THOUSANDS of people could lose their jobs and the country’s poorest people be left unable to heat their homes if an approaching crisis in insulation funding is not addressed.
That is the stark warning from the Insulation Industry Forum (IIF), which represents more than 70 per cent of the £700m-a-year sector.
At the end of this year, the current insulation schemes – which have seen cavity wall and loft insulation installed in thousands of homes – will be closed and two new schemes, the Green Deal and the Energy Company Obligation (ECO) will come into force.
However, insulation companies have warned that the new schemes will not be up and running until at least the third quarter of 2013, leaving them with a drastically reduced income for at least the first nine months of the year.
The IIF estimates that 16,000 jobs could be lost across the country – around 45 per cent of the total insulation industry workforce. It also believes the Green Deal will leave the Government struggling to reach its carbon targets, while ECO will only offer support to 230,000 poor households when there are five million in fuel poverty.
Sue Lamb, managing director of York-based insulation company Solarwall and a council member for the National insulation Association (NIA), said unless something was done soon, it could be catastrophic for the industry.
“Ever since the government got involved in the 1990s, it has always been stop and start,” she said.
“We have always been promised seamless transitions from one scheme to another.
“Although it has never been seamless, I’ve had more confidence in the past. We’ve always been able to foresee what’s going to happen in six months’ time. We’ve known well in advance.
“We were always promised a seamless transition (this time) because it’s a very different scheme. This just hasn’t happened.”
Meanwhile, those who most need help – the elderly and those living on very low incomes – could suddenly find themselves unable to access essential support when they need it most.
“We’ve got people in fuel poverty who are going to miss out at the worst time of the year for it,” said Ms Lamb. “If they can’t access that funding, say for an emergency repair to their boiler, what are they going to do?”
Figures from the Department of Energy and Climate Change show that, even if the Green Deal and ECO are up and running in time, there will be an enormous fall in the insulation market: 87.5 per cent in loft insulation, 57 per cent in cavity wall and 16 per cent in solid wall.
With a team already cut from 50 to 42 in the last year, Ms Lamb believes that, unless something is done to avoid the crisis in the industry, she will have to lose a further 40 per cent at the beginning of next year, effectively cutting her workforce in half in the space of 12 months.
“It’s very worrying,” she said. “Purely and simply, you can’t plan anything.
“I’m fine cash flow-wise until the end of December but I can’t forecast any for January, February, March onwards. It’s a concern.”
Despite these alarming figures, she believes she is more protected from the worst of the problems than other firms.
“My company is slightly different,” she said.

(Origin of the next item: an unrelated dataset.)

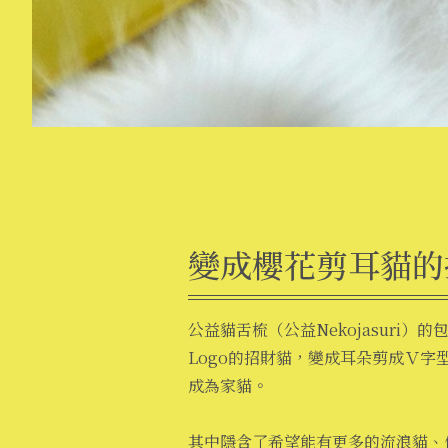
變成櫻花剪耳貓的
公益貓舌梳（公益Nekojasuri
Logo的招財貓，變成耳朵剪成Ｖ字
成為家貓。
其中隱含了希望能有更多的流浪貓、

“There are lots of companies out there that only do insulation and they are more at risk than myself. We also do renewable technologies so we can offer some staff some work in that.”
She believes companies like hers may have to cease trading, because the cost of making large numbers of staff redundant could make it impossible to continue.

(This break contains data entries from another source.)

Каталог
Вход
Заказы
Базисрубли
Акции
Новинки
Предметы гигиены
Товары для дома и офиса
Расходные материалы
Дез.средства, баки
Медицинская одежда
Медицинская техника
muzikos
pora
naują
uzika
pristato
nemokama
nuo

Despite the impending crisis, or perhaps because of it, Solarwall, like many other companies, is being kept very busy as the end of the current scheme approaches.
The result is confusion: customers who want insulation installed under the current scheme are unable to have the work done before the end of the year, but they aren’t allowed to have it done any later.
“We’re quite busy now because people are jumping on the bandwagon before it stops,” said Ms Lamb.
How schemes will work
The two new schemes will have different roles.
The Energy Company Obligation will be aimed at improving efficiency in hard-to-treat homes, supporting low income communities and forcing energy suppliers to make poorer customers more able to afford to heat their homes.
The Green Deal is aimed at helping individuals and businesses to install energy efficiency measures with no up-front costs. Instead, they will be paid for through energy bills over a period of time.
The potential savings must outweigh the costs if it is to go ahead, and the payments stay with the house, so any new owner would be responsible for them.
The Yorkshire and Humber Microgeneration Partnership has been established to support the renewable energy sector in our region.
Representing more than 50 regional companies involved in renewable energy, the partnership includes installers, community groups, training providers and manufacturers.
Director Rob Samuelson said last month: “The launch of the Yorkshire and Humber Microgeneration Partnership as a Community Interest Company shows that renewable energy companies in the region are a growing power.”